What Is Scalability?
First things first: I’m pretty sure you know what scalability is, but let’s have a brief look at the definition just to be safe.
Scalability is the ability—surprise—of a system or application to scale. It is probably one of the most crucial non-business features of every modern-day piece of code. After all, we all want our systems to be able to handle increasing traffic and not just crash the first chance they can.
Besides just making our system work properly under increased load, good scalability offers other benefits:
- Stable User Experience - We can ensure the same level of experience for an increased number of users trying to use our system.
- Future Proof - The more we think about the scalability and extensibility of our system during the design phase, the smaller the chance that we will need an architecture rework in the near future.
- Competitive Advantage - Stable user experience under an extensive increase in traffic can shortly evolve into a business advantage, especially when some competitors’ sites are down while our site is up and running.
In the most simple way, when we’re looking at scaling, there are two ways to handle that task—Horizontal and Vertical. Horizontal scaling is focused on adding more nodes to the system, while Vertical scaling is about adding more resources to a single machine that is responsible for hosting our application.

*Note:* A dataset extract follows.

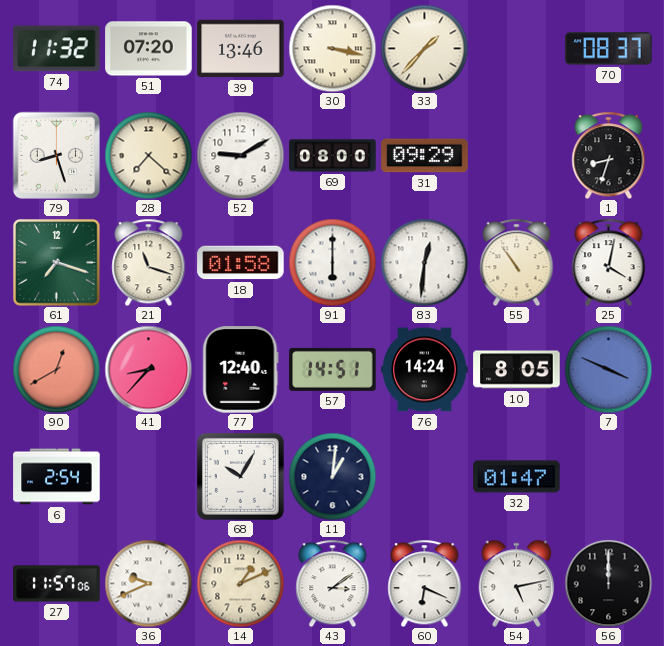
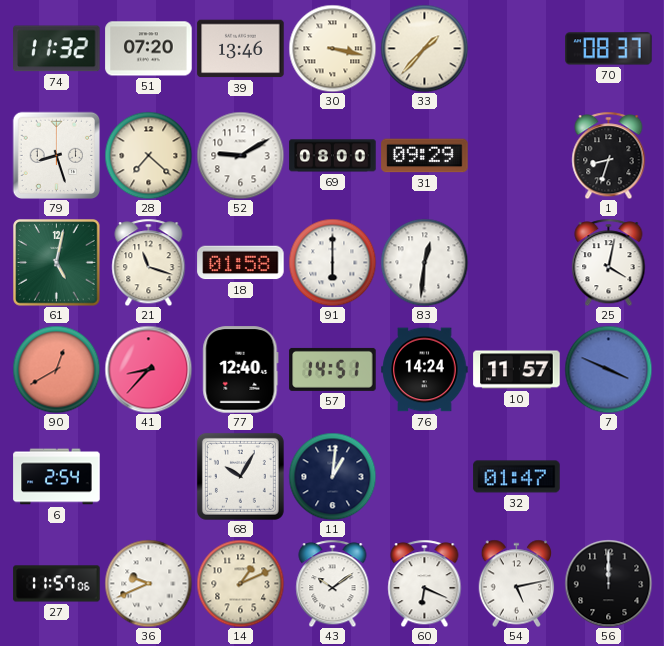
61: 7:18 -> 5:02
55: 10:54 -> none
10: 8:05 -> 11:57
43: 3:09 -> 10:09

However, this is only the beginning, or the end, depending on the perspective. Adding more resources to the physical machines has its physical limits. On the other hand, spawning multiple instances also has its limitations, not to mention significant complexity penalties with the possible architecture redesigns.

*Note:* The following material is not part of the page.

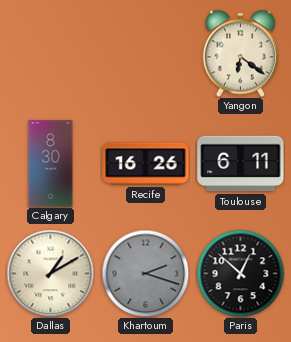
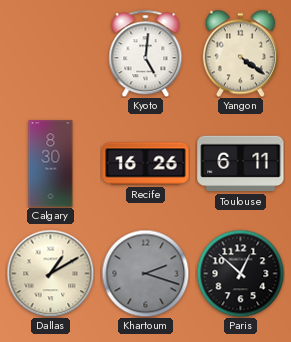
Kyoto: none -> 5:01
Yangon: 6:21 -> 4:21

That is why today we will dive deeper into tools and concepts that will help us make our system more scalable. Before that, let’s take a look at how we can measure the scalability of our system.
How To Measure Scalability
There are a couple of methods to do that. We can go from an experimental method and set up some stress tests, for example using Gatling, that will show us pretty visible results on how far our systems can scale. On the other hand, you can go for a more quantitative approach and try to calculate the limits of your system. You can read more about the quantitative approach here. As for the experimental methods, I recommend you taking a look at the Gatling Academy. It looks like a nice introduction into writing performance tests.
Signs Your System Is Not Scaling
Well, there are a couple of metrics and behaviors we can notice, which indicate possible scalability problems within our system:
- Steadily increasing response times - The response time starts to increase steadily as new users join, after a certain threshold.
- Higher error rate - The number of erroneous responses, timeouts, dropped messages or connections starts to increase.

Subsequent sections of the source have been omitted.